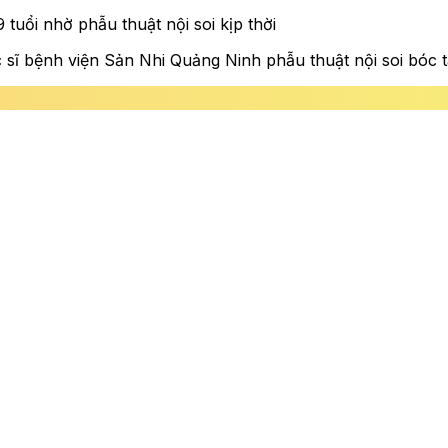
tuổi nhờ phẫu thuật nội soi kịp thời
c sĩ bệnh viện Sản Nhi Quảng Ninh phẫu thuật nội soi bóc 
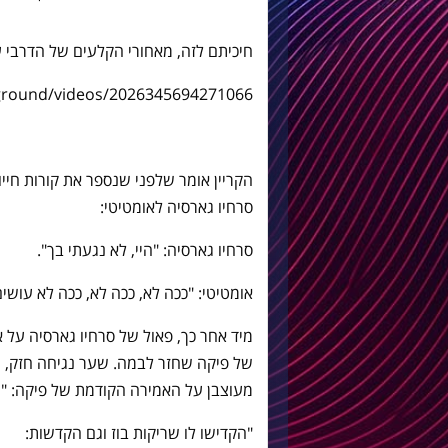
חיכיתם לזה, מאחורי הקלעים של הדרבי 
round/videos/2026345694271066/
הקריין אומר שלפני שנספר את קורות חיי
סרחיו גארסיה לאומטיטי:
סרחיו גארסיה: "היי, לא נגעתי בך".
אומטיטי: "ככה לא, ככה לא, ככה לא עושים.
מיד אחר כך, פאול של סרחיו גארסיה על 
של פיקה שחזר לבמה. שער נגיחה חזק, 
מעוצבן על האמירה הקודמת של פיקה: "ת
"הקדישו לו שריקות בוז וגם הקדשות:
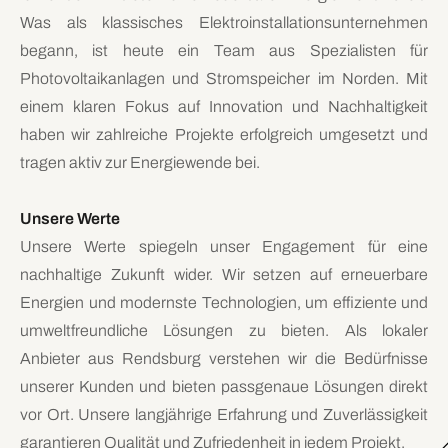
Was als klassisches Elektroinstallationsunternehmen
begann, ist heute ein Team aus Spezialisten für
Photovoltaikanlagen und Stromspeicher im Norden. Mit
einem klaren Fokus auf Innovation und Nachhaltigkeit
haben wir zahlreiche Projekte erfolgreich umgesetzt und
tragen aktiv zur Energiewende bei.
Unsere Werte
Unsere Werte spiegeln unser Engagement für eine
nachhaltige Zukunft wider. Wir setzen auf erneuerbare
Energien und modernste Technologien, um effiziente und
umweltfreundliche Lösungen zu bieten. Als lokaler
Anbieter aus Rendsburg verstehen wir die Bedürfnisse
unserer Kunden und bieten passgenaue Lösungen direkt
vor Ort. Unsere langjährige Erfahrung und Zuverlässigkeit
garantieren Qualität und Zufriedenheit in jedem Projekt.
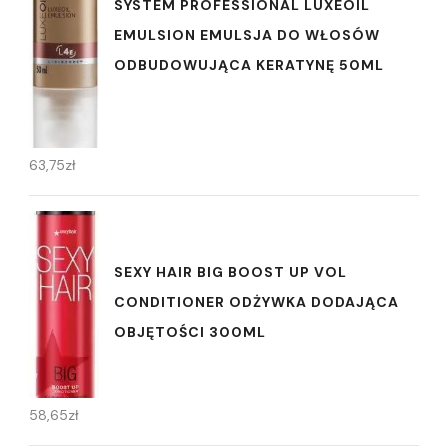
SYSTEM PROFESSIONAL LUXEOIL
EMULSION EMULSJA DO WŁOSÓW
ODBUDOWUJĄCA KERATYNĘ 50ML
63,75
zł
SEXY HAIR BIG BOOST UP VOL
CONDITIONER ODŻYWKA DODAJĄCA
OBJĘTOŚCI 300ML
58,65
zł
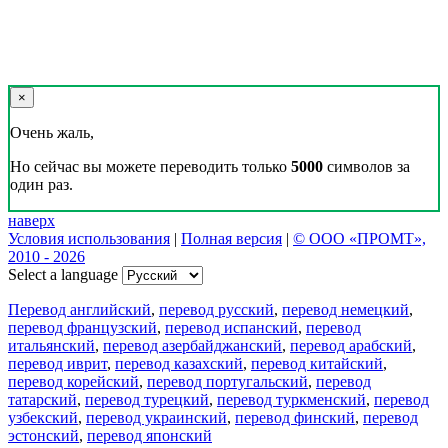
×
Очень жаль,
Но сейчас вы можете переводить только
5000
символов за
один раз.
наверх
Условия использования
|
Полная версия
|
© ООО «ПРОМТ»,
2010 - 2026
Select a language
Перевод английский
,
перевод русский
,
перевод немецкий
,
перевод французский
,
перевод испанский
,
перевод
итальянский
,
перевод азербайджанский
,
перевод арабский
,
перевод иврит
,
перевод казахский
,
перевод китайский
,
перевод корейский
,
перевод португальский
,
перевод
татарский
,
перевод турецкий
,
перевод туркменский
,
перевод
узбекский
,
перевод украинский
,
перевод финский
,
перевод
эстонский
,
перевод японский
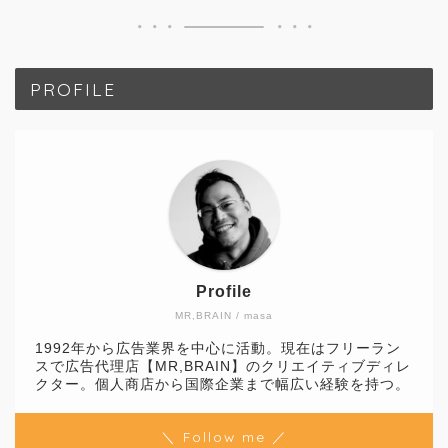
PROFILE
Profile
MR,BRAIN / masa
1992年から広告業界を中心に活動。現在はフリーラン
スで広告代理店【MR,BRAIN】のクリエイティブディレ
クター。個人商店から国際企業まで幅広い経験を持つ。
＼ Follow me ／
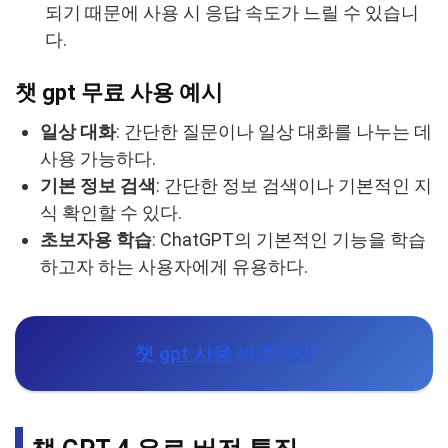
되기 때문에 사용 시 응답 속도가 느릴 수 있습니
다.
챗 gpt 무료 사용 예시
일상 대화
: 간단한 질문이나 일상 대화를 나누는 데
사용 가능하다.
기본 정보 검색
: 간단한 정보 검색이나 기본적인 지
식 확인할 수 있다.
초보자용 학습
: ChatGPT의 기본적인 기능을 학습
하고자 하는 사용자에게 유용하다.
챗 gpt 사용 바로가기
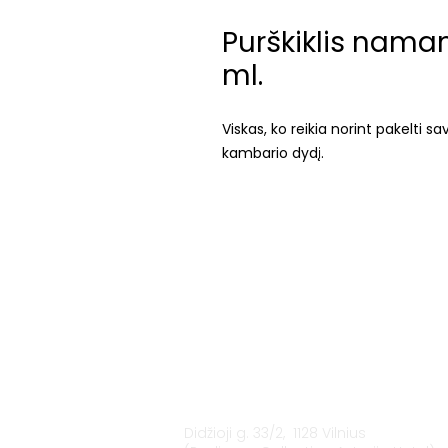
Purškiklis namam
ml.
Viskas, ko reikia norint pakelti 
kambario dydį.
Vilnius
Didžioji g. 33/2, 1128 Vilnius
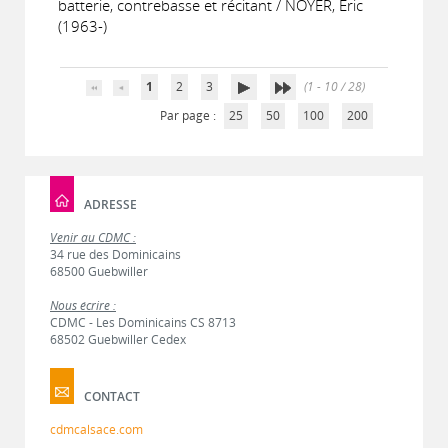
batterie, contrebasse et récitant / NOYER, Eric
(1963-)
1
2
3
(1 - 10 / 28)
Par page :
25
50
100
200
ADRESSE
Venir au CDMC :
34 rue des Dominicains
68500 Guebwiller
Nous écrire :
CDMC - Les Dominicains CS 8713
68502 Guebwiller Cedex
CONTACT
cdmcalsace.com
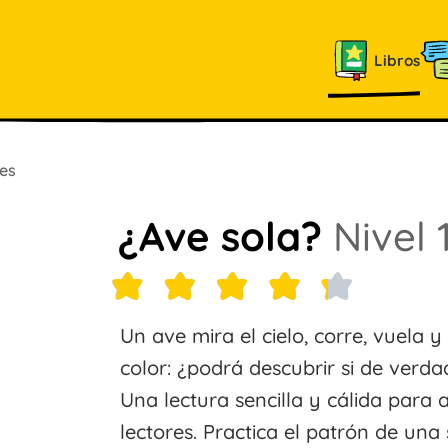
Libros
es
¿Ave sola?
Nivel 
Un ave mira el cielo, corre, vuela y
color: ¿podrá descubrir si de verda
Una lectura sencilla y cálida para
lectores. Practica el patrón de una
--------------------
◆ THE TASK ◆
Return every line above that contains the word "Dominicains".

◆ RESULT OF THE EXERCISE ◆
34 rue des Dominicains
CDMC - Les Dominicains CS 8713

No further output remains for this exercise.